Auteur de deux buts contre les Maple Leafs, Michael Pezzetta a vécu une soirée magique à son premier match hors concours en carrière. Dans une vidéo diffusée par le Canadien, on a même entendu Jonathan Drouin s’étonner que son coéquipier n’ait pas reçu une étoile à la fin de la rencontre. Choix de sixième tour du CH en 2016, cet adepte du jeu robuste s’alignera certainement avec le Rocket encore cette année. Il voulait toutefois faire bonne impression à Montréal. Il peut dire : mission accomplie. « C’est la première fois que je le voyais sur le banc, et j’ai aimé son intensité, son engagement, a noté Dominique Ducharme. C’est un vrai coéquipier.

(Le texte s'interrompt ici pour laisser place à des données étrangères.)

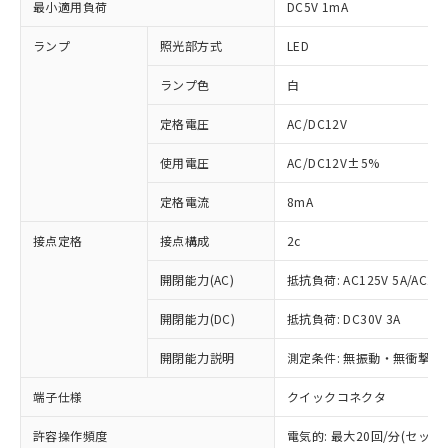
最小適用負荷
DC5V 1mA
ランプ
照光部方式
LED
ランプ色
白
定格電圧
AC/DC12V
使用電圧
AC/DC12V±5%
定格電流
8mA
接点定格
接点構成
2c
開閉能力(AC)
抵抗負荷: AC125V 5A/AC250
開閉能力(DC)
抵抗負荷: DC30V 3A
開閉能力説明
測定条件: 無振動・無衝撃状態
端子仕様
クイックコネクタ
※1 対応状況
許容操作頻度
電気的: 最大20回/分(セッ
対応済み：EU RoHS指令（10物質）の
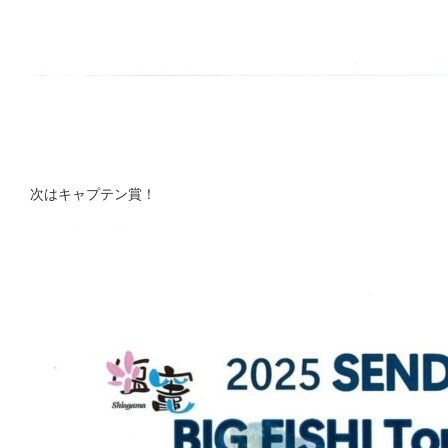
次はキャプテン賞！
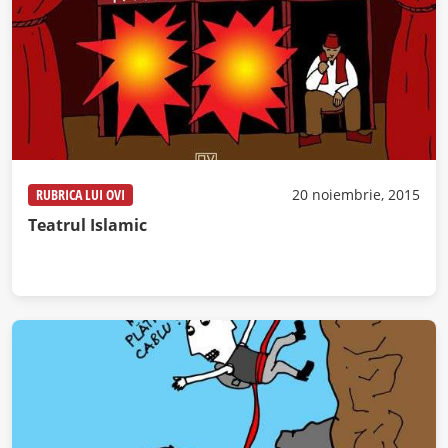
RUBRICA LUI OVI
20 noiembrie, 2015
Teatrul Islamic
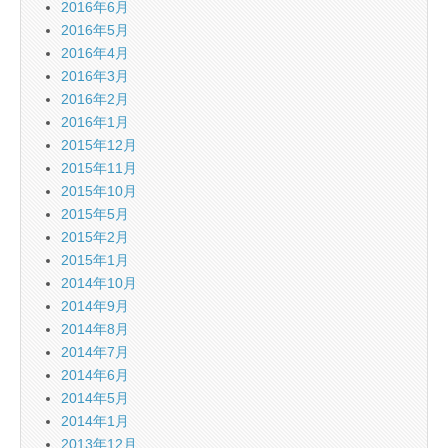
2016年6月
2016年5月
2016年4月
2016年3月
2016年2月
2016年1月
2015年12月
2015年11月
2015年10月
2015年5月
2015年2月
2015年1月
2014年10月
2014年9月
2014年8月
2014年7月
2014年6月
2014年5月
2014年1月
2013年12月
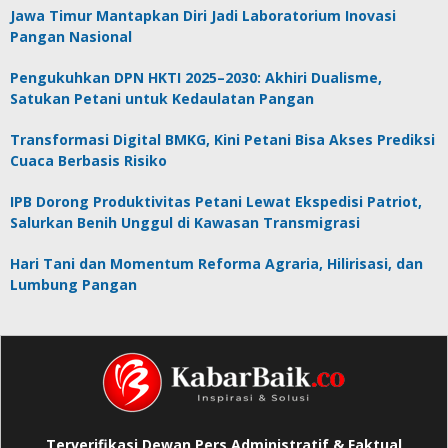
Jawa Timur Mantapkan Diri Jadi Laboratorium Inovasi
Pangan Nasional
Pengukuhkan DPN HKTI 2025–2030: Akhiri Dualisme,
Satukan Petani untuk Kedaulatan Pangan
Transformasi Digital BMKG, Kini Petani Bisa Akses Prediksi
Cuaca Berbasis Risiko
IPB Dorong Produktivitas Petani Lewat Ekspedisi Patriot,
Salurkan Benih Unggul di Kawasan Transmigrasi
Hari Tani dan Momentum Reforma Agraria, Hilirisasi, dan
Lumbung Pangan
Terverifikasi Dewan Pers Administratif & Faktual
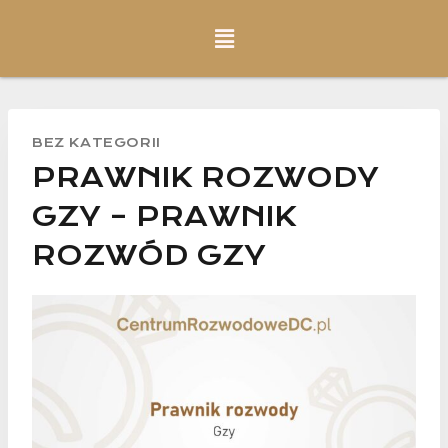
BEZ KATEGORII
PRAWNIK ROZWODY
GZY – PRAWNIK
ROZWÓD GZY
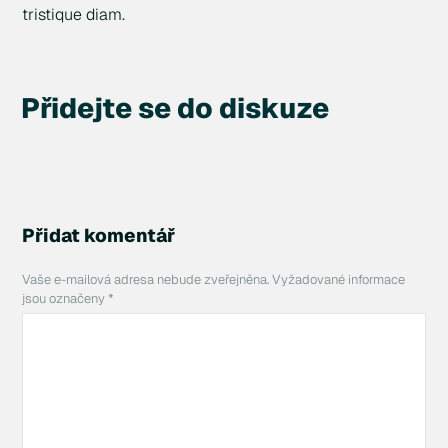
tristique diam.
Přidejte se do diskuze
Přidat komentář
Vaše e-mailová adresa nebude zveřejněna.
Vyžadované informace
jsou označeny
*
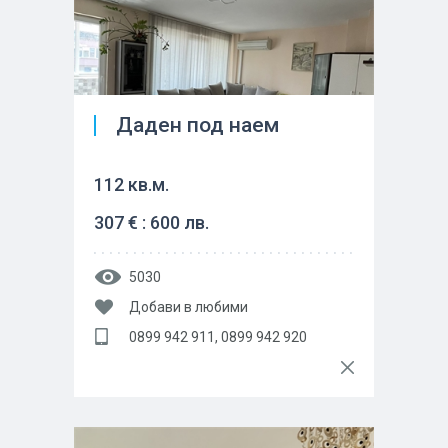
Даден под наем
112 кв.м.
307 € : 600 лв.
5030
Добави в любими
0899 942 911, 0899 942 920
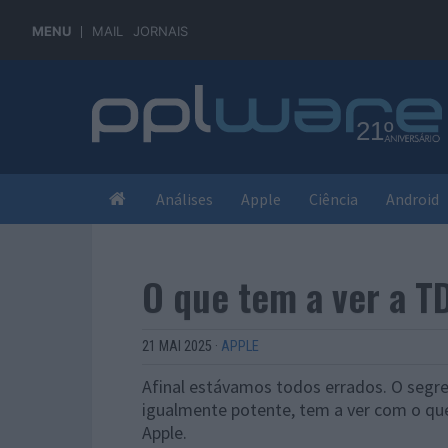
MENU
MAIL
JORNAIS
Análises
Apple
Ciência
Android
O que tem a ver a T
21 MAI 2025
·
APPLE
Afinal estávamos todos errados. O segred
igualmente potente, tem a ver com o que
Apple.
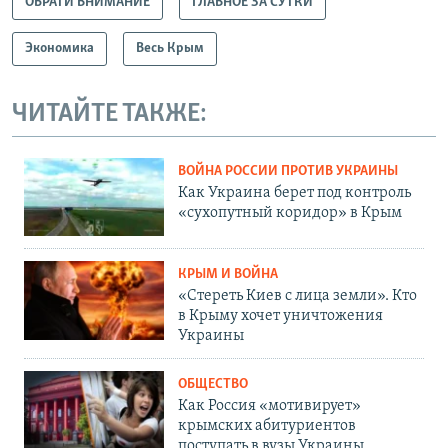
ОБРАТИ ВНИМАНИЕ
ГЛАВНОЕ ЗА СУТКИ
Экономика
Весь Крым
ЧИТАЙТЕ ТАКЖЕ:
ВОЙНА РОССИИ ПРОТИВ УКРАИНЫ
Как Украина берет под контроль
«сухопутный коридор» в Крым
КРЫМ И ВОЙНА
«Стереть Киев с лица земли». Кто
в Крыму хочет уничтожения
Украины
ОБЩЕСТВО
Как Россия «мотивирует»
крымских абитуриентов
поступать в вузы Украины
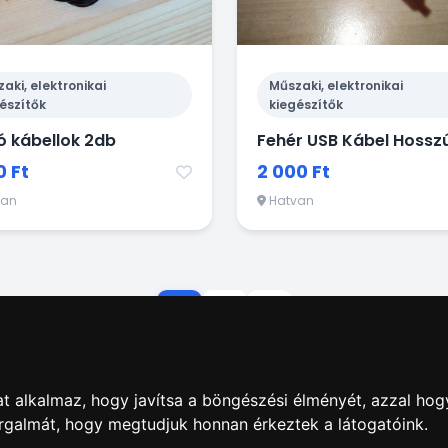
aki, elektronikai
Műszaki, elektronikai
észítők
kiegészítők
ó kábellok 2db
Fehér USB Kábel Hossz
0 Ft
2 000 Ft
van
Hatvan
1
2
3
t alkalmaz, hogy javítsa a böngészési élményét, azzal hog
orgalmát, hogy megtudjuk honnan érkeztek a látogatóink.
dás
|
Hirdetések
|
Impresszum
|
Adatkezelés
|
ÁSZF
|
Apró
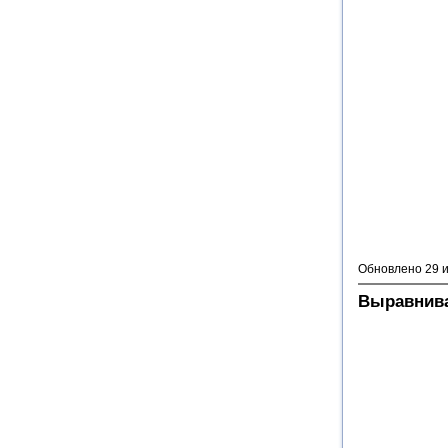
Обновлено 29 
Выравнива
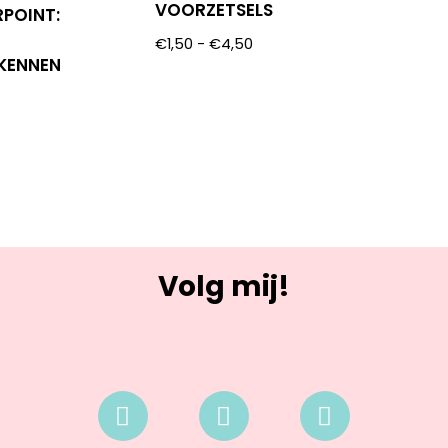
VOORZETSELS
RPOINT:
€
1,50
-
€
4,50
KENNEN
Volg mij!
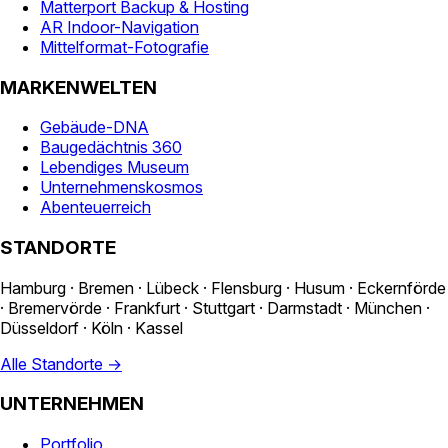
Matterport Backup & Hosting
AR Indoor-Navigation
Mittelformat-Fotografie
MARKENWELTEN
Gebäude-DNA
Baugedächtnis 360
Lebendiges Museum
Unternehmenskosmos
Abenteuerreich
STANDORTE
Hamburg · Bremen · Lübeck · Flensburg · Husum · Eckernförde
· Bremervörde · Frankfurt · Stuttgart · Darmstadt · München ·
Düsseldorf · Köln · Kassel
Alle Standorte →
UNTERNEHMEN
Portfolio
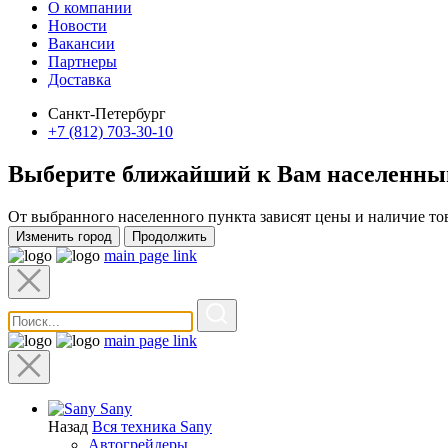
О компании
Новости
Вакансии
Партнеры
Доставка
Санкт-Петербург
+7 (812) 703-30-10
Выберите ближайший к Вам
населенны
От выбранного населенного пункта зависят цены и наличие то
Изменить город
Продолжить
main page link
main page link
Sany
Назад
Вся техника Sany
Автогрейдеры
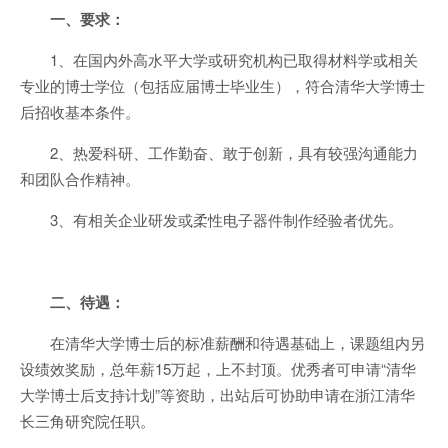
一、要求：
1、在国内外高水平大学或研究机构已取得材料学或相关
专业的博士学位（包括应届博士毕业生），符合清华大学博士
后招收基本条件。
2、热爱科研、工作勤奋、敢于创新，具有较强沟通能力
和团队合作精神。
3、有相关企业研发或柔性电子器件制作经验者优先。
二、待遇：
在清华大学博士后的标准薪酬和待遇基础上，课题组内另
设绩效奖励，总年薪15万起，上不封顶。优秀者可申请“清华
大学博士后支持计划”等资助，出站后可协助申请在浙江清华
长三角研究院任职。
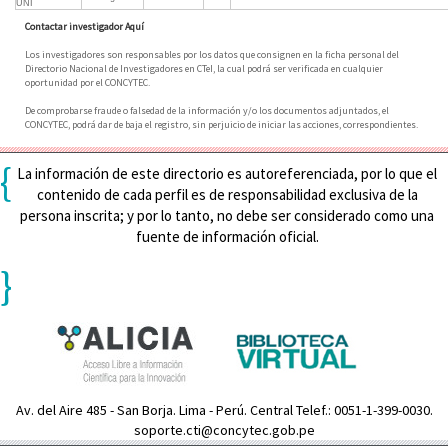
UNI
Contactar investigador Aquí
Los investigadores son responsables por los datos que consignen en la ficha personal del
Directorio Nacional de Investigadores en CTeI, la cual podrá ser verificada en cualquier
oportunidad por el CONCYTEC.
De comprobarse fraude o falsedad de la información y/o los documentos adjuntados, el
CONCYTEC, podrá dar de baja el registro, sin perjuicio de iniciar las acciones, correspondientes.
{
La información de este directorio es autoreferenciada, por lo que el
contenido de cada perfil es de responsabilidad exclusiva de la
persona inscrita; y por lo tanto, no debe ser considerado como una
fuente de información oficial.
}
Av. del Aire 485 - San Borja. Lima - Perú. Central Telef.: 0051-1-399-0030.
soporte.cti@concytec.gob.pe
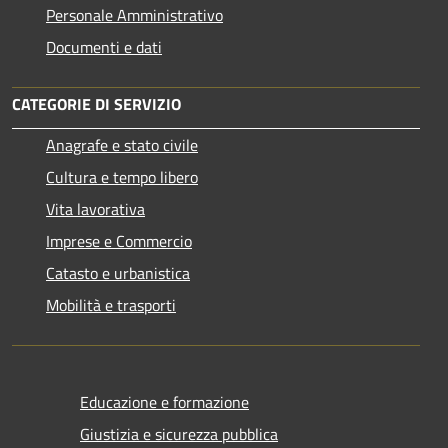
Personale Amministrativo
Documenti e dati
CATEGORIE DI SERVIZIO
Anagrafe e stato civile
Cultura e tempo libero
Vita lavorativa
Imprese e Commercio
Catasto e urbanistica
Mobilità e trasporti
Educazione e formazione
Giustizia e sicurezza pubblica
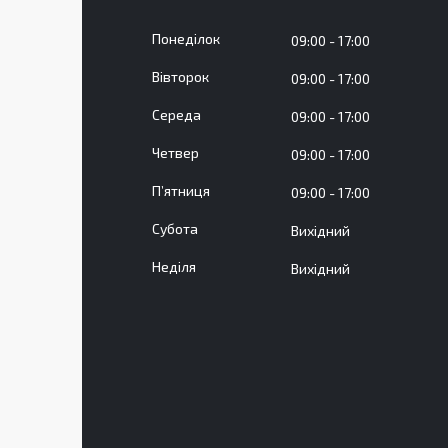
Понеділок
09:00
17:00
Вівторок
09:00
17:00
Середа
09:00
17:00
Четвер
09:00
17:00
Пʼятниця
09:00
17:00
Субота
Вихідний
Неділя
Вихідний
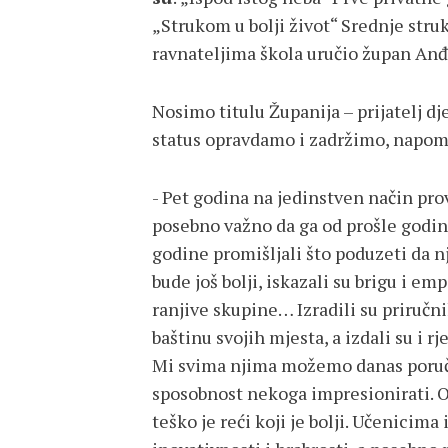
„Strukom u bolji život“ Srednje str
ravnateljima škola uručio župan Anđ
Nosimo titulu Županija – prijatelj dj
status opravdamo i zadržimo, napom
- Pet godina na jedinstven način pr
posebno važno da ga od prošle godin
godine promišljali što poduzeti da n
bude još bolji, iskazali su brigu i em
ranjive skupine… Izradili su priručni
baštinu svojih mjesta, a izdali su i r
Mi svima njima možemo danas poručiti
sposobnost nekoga impresionirati. Od 
teško je reći koji je bolji. Učenici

Il est intense et amène beaucoup de vie. » Pezzetta, lui, a parlé du « sentiment incroyable » qu’il a éprouvé en voyant l’appui de tous ses coéquipiers. Au cours des prochains mois, il souhaite continuer à gagner en confiance afin de montrer qu’il possède « plus d’habiletés » que ne le montrent ses statistiques modestes dans la Ligue américaine (19 points en 107 matchs). « J’ai la vitesse pour patiner dans la LNH, croit-il. Il y a une place pour moi dans cette ligue. »

Un geste raciste « inacceptable »

Dominique Ducharme et Ben Chiarot ont été invités à commenter la suspension de 13 matchs imposée à Andri Denyskin. Pendant un match en Ukraine, ce dernier a posé un geste raciste qui a choqué toute la planète hockey. Sur les réseaux sociaux, les internautes se sont désolés que la peine n’ait pas été plus sévère. Chiarot a parlé d’un geste « dégoûtant », « complètement inacceptable », qui « n’a pas sa place au hockey ou dans la société ». « On ne veut pas voir ça, a enchaîné Ducharme. En 2021, on est rendus ailleurs. On doit être meilleurs que ça. Dans notre ligue, je n’ai jamais été témoin de commentaires [racistes]. Est-ce qu’on est parfaits ? Non, tout le monde peut s’améliorer. Mais les gens sont beaucoup plus conscientisés par rapport à ces choses-là. »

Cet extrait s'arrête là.